• [THE DATA]:
_ _ _ _ _ _ _

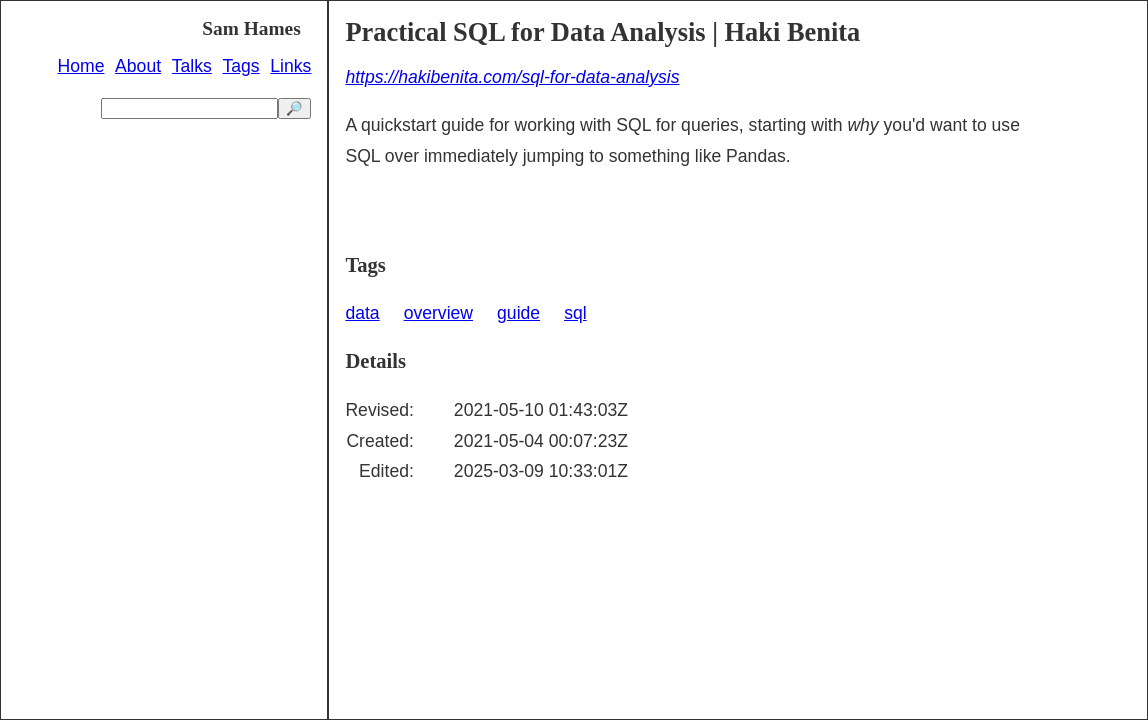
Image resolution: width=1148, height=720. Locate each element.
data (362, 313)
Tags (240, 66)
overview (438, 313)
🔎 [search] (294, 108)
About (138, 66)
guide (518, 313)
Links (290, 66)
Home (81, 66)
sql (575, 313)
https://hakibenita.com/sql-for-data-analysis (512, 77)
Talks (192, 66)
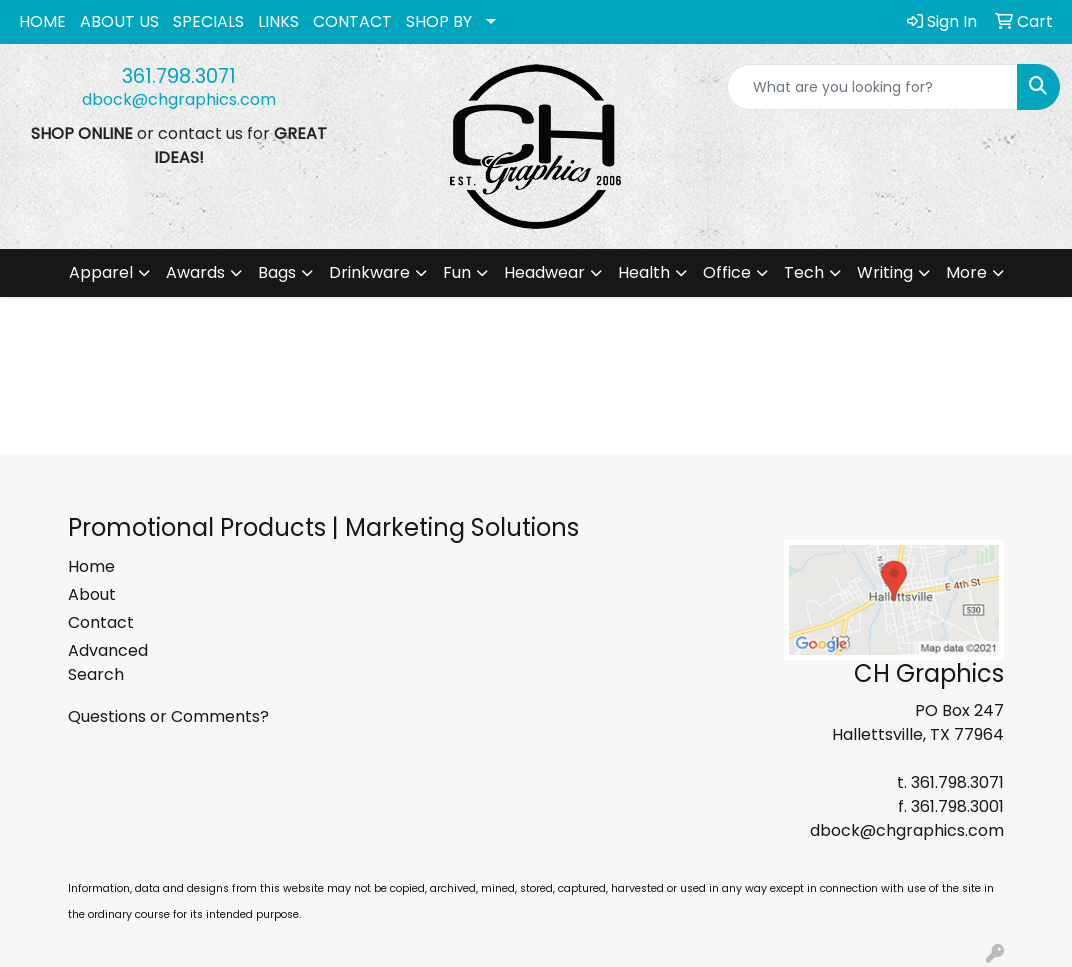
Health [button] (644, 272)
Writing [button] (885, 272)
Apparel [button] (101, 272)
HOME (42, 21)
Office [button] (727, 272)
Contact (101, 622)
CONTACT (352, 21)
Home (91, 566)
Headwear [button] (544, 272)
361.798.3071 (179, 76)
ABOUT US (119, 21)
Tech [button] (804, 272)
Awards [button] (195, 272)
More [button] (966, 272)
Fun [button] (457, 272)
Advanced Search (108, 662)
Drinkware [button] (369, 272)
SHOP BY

_ _ _ _ _ _ _

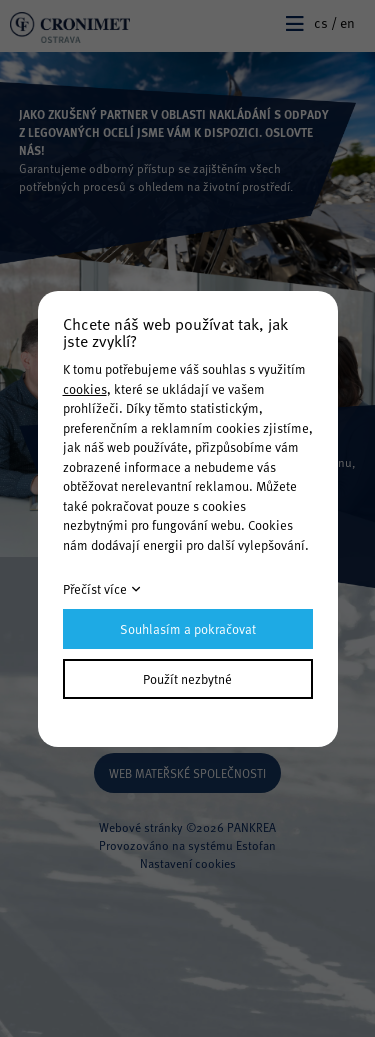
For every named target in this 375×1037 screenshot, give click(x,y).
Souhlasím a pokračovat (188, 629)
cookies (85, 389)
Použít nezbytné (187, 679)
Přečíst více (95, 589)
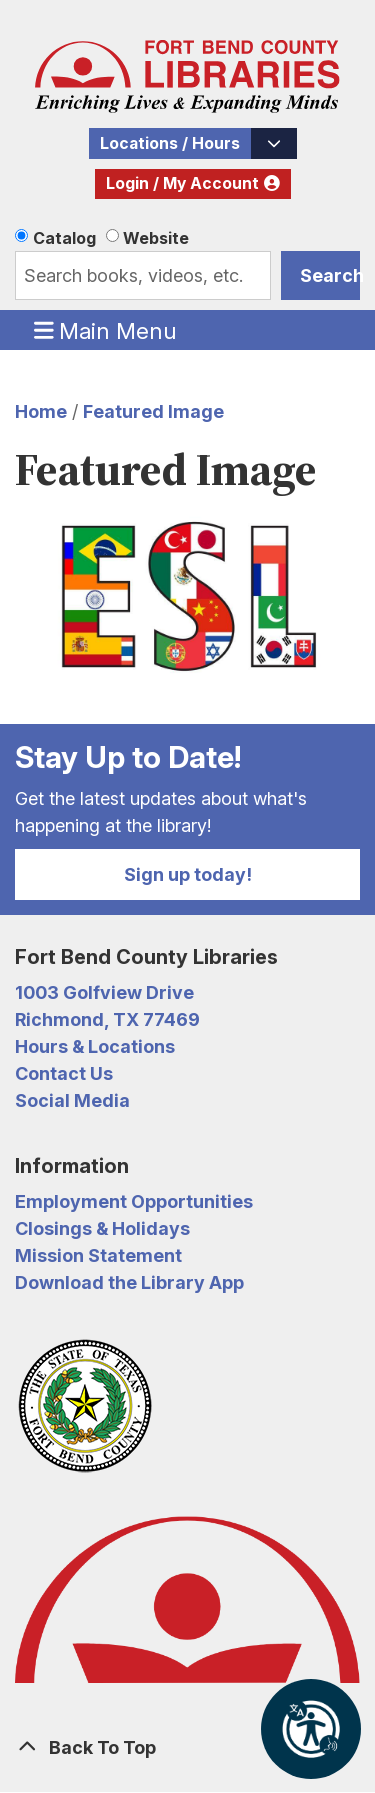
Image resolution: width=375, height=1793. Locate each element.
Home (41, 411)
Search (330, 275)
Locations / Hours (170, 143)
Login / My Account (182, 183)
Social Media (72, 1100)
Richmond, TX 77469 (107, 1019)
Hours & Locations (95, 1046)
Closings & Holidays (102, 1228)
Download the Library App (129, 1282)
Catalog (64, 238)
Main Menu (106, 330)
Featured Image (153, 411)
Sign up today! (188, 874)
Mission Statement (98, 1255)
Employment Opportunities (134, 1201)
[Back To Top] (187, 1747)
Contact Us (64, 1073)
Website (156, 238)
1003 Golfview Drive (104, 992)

_ _ _ _ _ _ _

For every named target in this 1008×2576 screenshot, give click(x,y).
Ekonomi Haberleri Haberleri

_ _ _ _ _ _ _

• [PROBLEM TO SOLVE]: Could you state how many lines in the listing include the string "screenshot"? Only the number is wanted.

• [WRITTEN RESPONSE]: 2